**Task to complete**
All pictures are to be dropped, and everything else in the data duplicated exactly.

---------- Data to examine

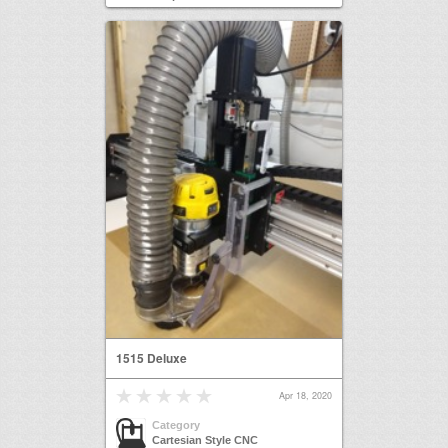
1515 Deluxe
Apr 18, 2020
Category
Cartesian Style CNC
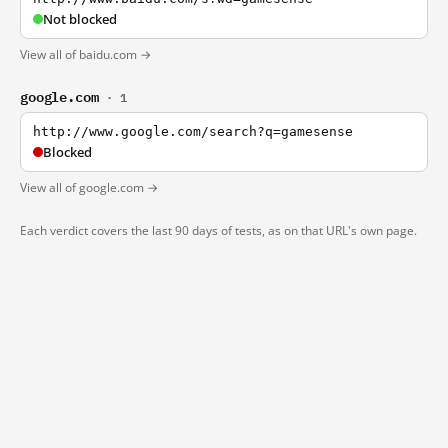
Not blocked
View all of baidu.com →
google.com
· 1
http://www.google.com/search?q=gamesense
Blocked
View all of google.com →
Each verdict covers the last 90 days of tests, as on that URL's own page.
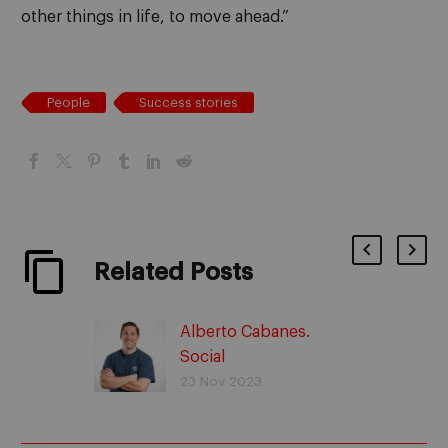
other things in life, to move ahead.”
People
Success stories
Related Posts
Alberto Cabanes.
Social
entrepreneurship with
23 Nov 2023
Adopta un Abuelo.
Success stories.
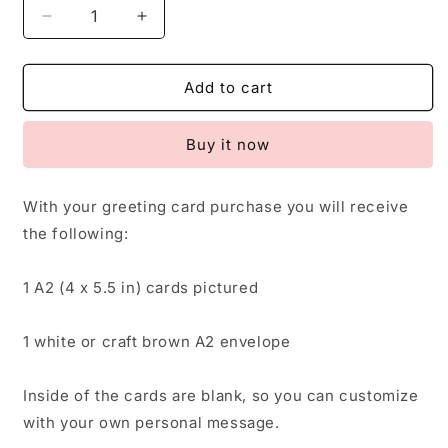
Decrease
Increase
quantity
quantity
for
for
Rainbow
Rainbow
Add to cart
Card,
Card,
Greeting
Greeting
Buy it now
Card,
Card,
Baby
Baby
Shower,
Shower,
With your greeting card purchase you will receive
Baby
Baby
the following:
Announcement,
Announcement,
Child
Child
Friendly
Friendly
1 A2 (4 x 5.5 in) cards pictured
1 white or craft brown A2 envelope
Inside of the cards are blank, so you can customize
with your own personal message.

--------------------

**Written reply**
1515 Deluxe
Apr 18, 2020
Category
Cartesian Style CNC
Not blocked
View all of baidu.com →
google.com
· 1
http://www.google.com/search?q=gamesense
Blocked
View all of google.com →
Each verdict covers the last 90 days of tests, as on that URL's own page.
other things in life, to move ahead.”
People
Success stories
Related Posts
Alberto Cabanes.
Social
entrepreneurship with
23 Nov 2023
Adopta un Abuelo.
Success stories.
Decrease
Increase
quantity
quantity
for
for
Rainbow
Rainbow
Add to cart
Card,
Card,
Greeting
Greeting
Buy it now
Card,
Card,
Baby
Baby
Shower,
Shower,
With your greeting card purchase you will receive
Baby
Baby
the following:
Announcement,
Announcement,
Child
Child
Friendly
Friendly
1 A2 (4 x 5.5 in) cards pictured
1 white or craft brown A2 envelope
Inside of the cards are blank, so you can customize
with your own personal message.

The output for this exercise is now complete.